#### Input data:
===============

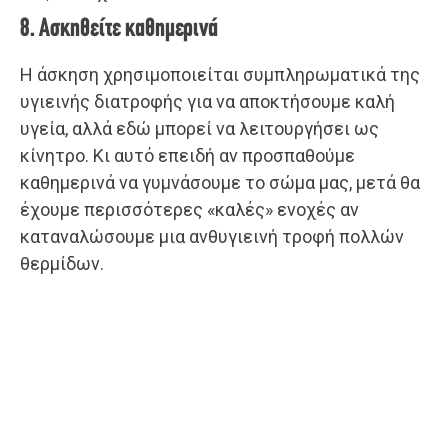
8. Ασκηθείτε καθημερινά
Η άσκηση χρησιμοποιείται συμπληρωματικά της
υγιεινής διατροφής για να αποκτήσουμε καλή
υγεία, αλλά εδώ μπορεί να λειτουργήσει ως
κίνητρο. Κι αυτό επειδή αν προσπαθούμε
καθημερινά να γυμνάσουμε το σώμα μας, μετά θα
έχουμε περισσότερες «καλές» ενοχές αν
καταναλώσουμε μια ανθυγιεινή τροφή πολλών
θερμίδων.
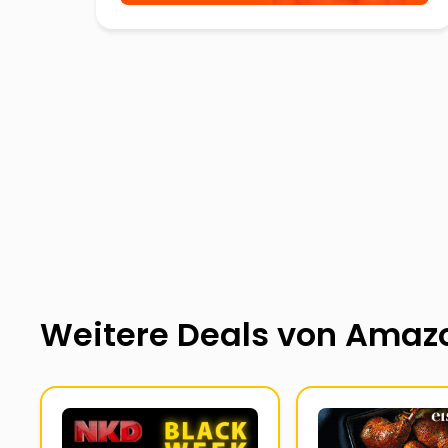
Weitere Deals von
Amaz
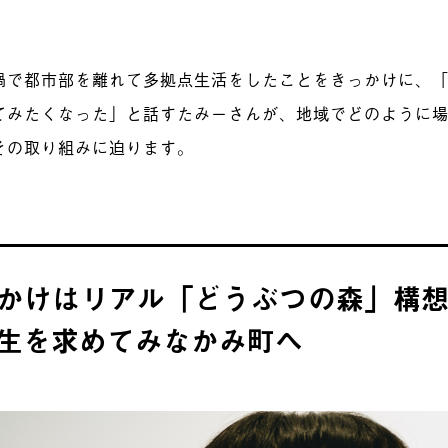
禍で都市部を離れて多拠点生活をしたことをきっかけに、
てみたくなった」と話すたみーさんが、地域でどのように
その取り組みに迫ります。
かけはリアル「どうぶつの森」構
生を求めてみなかみ町へ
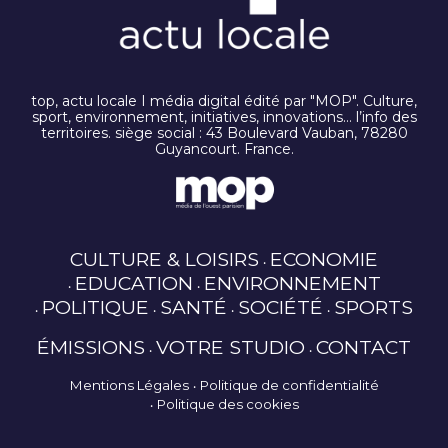
top, actu locale I média digital édité par "MOP". Culture,
sport, environnement, initiatives, innovations… l’info des
territoires. siège social : 43 Boulevard Vauban, 78280
Guyancourt. France.
CULTURE & LOISIRS
ECONOMIE
EDUCATION
ENVIRONNEMENT
POLITIQUE
SANTÉ
SOCIÉTÉ
SPORTS
ÉMISSIONS
VOTRE STUDIO
CONTACT
Mentions Légales
Politique de confidentialité
Politique des cookies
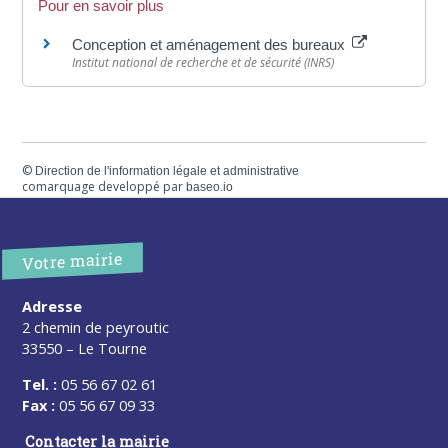
Pour en savoir plus
Conception et aménagement des bureaux
Institut national de recherche et de sécurité (INRS)
©
Direction de l'information légale et administrative
comarquage developpé par
baseo.io
Votre mairie
Adresse
2 chemin de peyroutic
33550 – Le Tourne
Tel. :
05 56 67 02 61
Fax :
05 56 67 09 33
Contacter la mairie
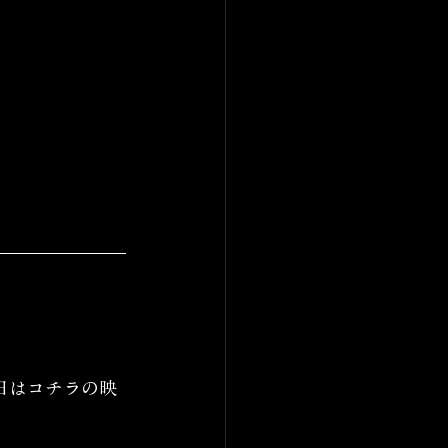
日はコチラの映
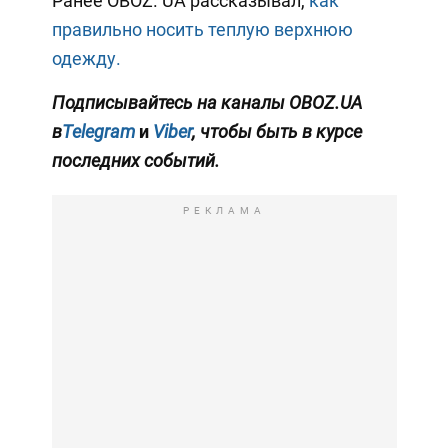
Ранее OBOZ. UA рассказывал,
как
правильно носить теплую верхнюю
одежду.
Подписывайтесь на каналы OBOZ.UA
в
Telegram
и
Viber
, чтобы быть в курсе
последних событий.
РЕКЛАМА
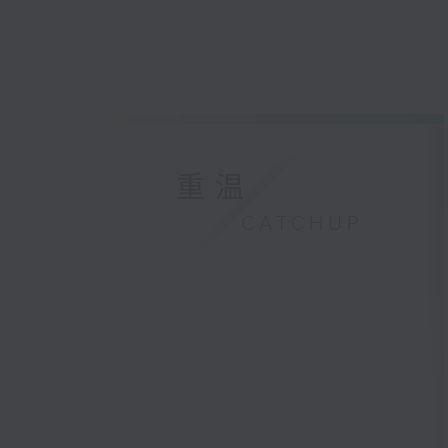
重温
CATCHUP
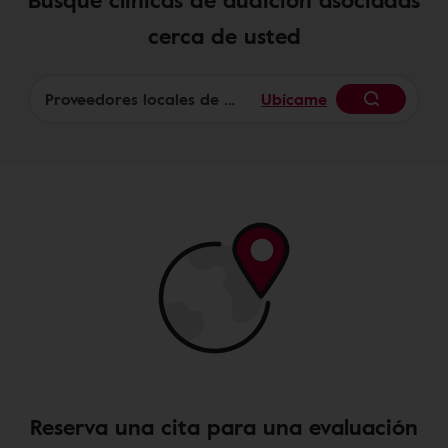
cerca de usted
Ubícame
Begin
Reserva una cita para una evaluación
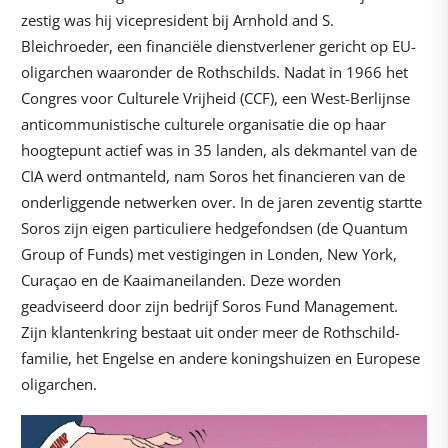
zestig was hij vicepresident bij Arnhold and S.
Bleichroeder, een financiële dienstverlener gericht op EU-
oligarchen waaronder de Rothschilds. Nadat in 1966 het
Congres voor Culturele Vrijheid (CCF), een West-Berlijnse
anticommunistische culturele organisatie die op haar
hoogtepunt actief was in 35 landen, als dekmantel van de
CIA werd ontmanteld, nam Soros het financieren van de
onderliggende netwerken over. In de jaren zeventig startte
Soros zijn eigen particuliere hedgefondsen (de Quantum
Group of Funds) met vestigingen in Londen, New York,
Curaçao en de Kaaimaneilanden. Deze worden
geadviseerd door zijn bedrijf Soros Fund Management.
Zijn klantenkring bestaat uit onder meer de Rothschild-
familie, het Engelse en andere koningshuizen en Europese
oligarchen.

===============

#### What to produce:
Every line of the data above should be repeated exactly. Omit the pictures.

#### Finished task:
8. Ασκηθείτε καθημερινά
Η άσκηση χρησιμοποιείται συμπληρωματικά της
υγιεινής διατροφής για να αποκτήσουμε καλή
υγεία, αλλά εδώ μπορεί να λειτουργήσει ως
κίνητρο. Κι αυτό επειδή αν προσπαθούμε
καθημερινά να γυμνάσουμε το σώμα μας, μετά θα
έχουμε περισσότερες «καλές» ενοχές αν
καταναλώσουμε μια ανθυγιεινή τροφή πολλών
θερμίδων.
Weitere Deals von
Amaz
禍で都市部を離れて多拠点生活をしたことをきっかけに、
てみたくなった」と話すたみーさんが、地域でどのように
その取り組みに迫ります。
かけはリアル「どうぶつの森」構
生を求めてみなかみ町へ
top, actu locale I média digital édité par "MOP". Culture,
sport, environnement, initiatives, innovations… l’info des
territoires. siège social : 43 Boulevard Vauban, 78280
Guyancourt. France.
CULTURE & LOISIRS
ECONOMIE
EDUCATION
ENVIRONNEMENT
POLITIQUE
SANTÉ
SOCIÉTÉ
SPORTS
ÉMISSIONS
VOTRE STUDIO
CONTACT
Mentions Légales
Politique de confidentialité
Politique des cookies
Pour en savoir plus
Conception et aménagement des bureaux
Institut national de recherche et de sécurité (INRS)
©
Direction de l'information légale et administrative
comarquage developpé par
baseo.io
Votre mairie
Adresse
2 chemin de peyroutic
33550 – Le Tourne
Tel. :
05 56 67 02 61
Fax :
05 56 67 09 33
Contacter la mairie
日はコチラの映
Ранее OBOZ. UA рассказывал,
как
правильно носить теплую верхнюю
одежду.
Подписывайтесь на каналы OBOZ.UA
в
Telegram
и
Viber
, чтобы быть в курсе
последних событий.
РЕКЛАМА
重温
CATCHUP
cerca de usted
Ubícame
Begin
Reserva una cita para una evaluación
zestig was hij vicepresident bij Arnhold and S.
Bleichroeder, een financiële dienstverlener gericht op EU-
oligarchen waaronder de Rothschilds. Nadat in 1966 het
Congres voor Culturele Vrijheid (CCF), een West-Berlijnse
anticommunistische culturele organisatie die op haar
hoogtepunt actief was in 35 landen, als dekmantel van de
CIA werd ontmanteld, nam Soros het financieren van de
onderliggende netwerken over. In de jaren zeventig startte
Soros zijn eigen particuliere hedgefondsen (de Quantum
Group of Funds) met vestigingen in Londen, New York,
Curaçao en de Kaaimaneilanden. Deze worden
geadviseerd door zijn bedrijf Soros Fund Management.
Zijn klantenkring bestaat uit onder meer de Rothschild-
familie, het Engelse en andere koningshuizen en Europese
oligarchen.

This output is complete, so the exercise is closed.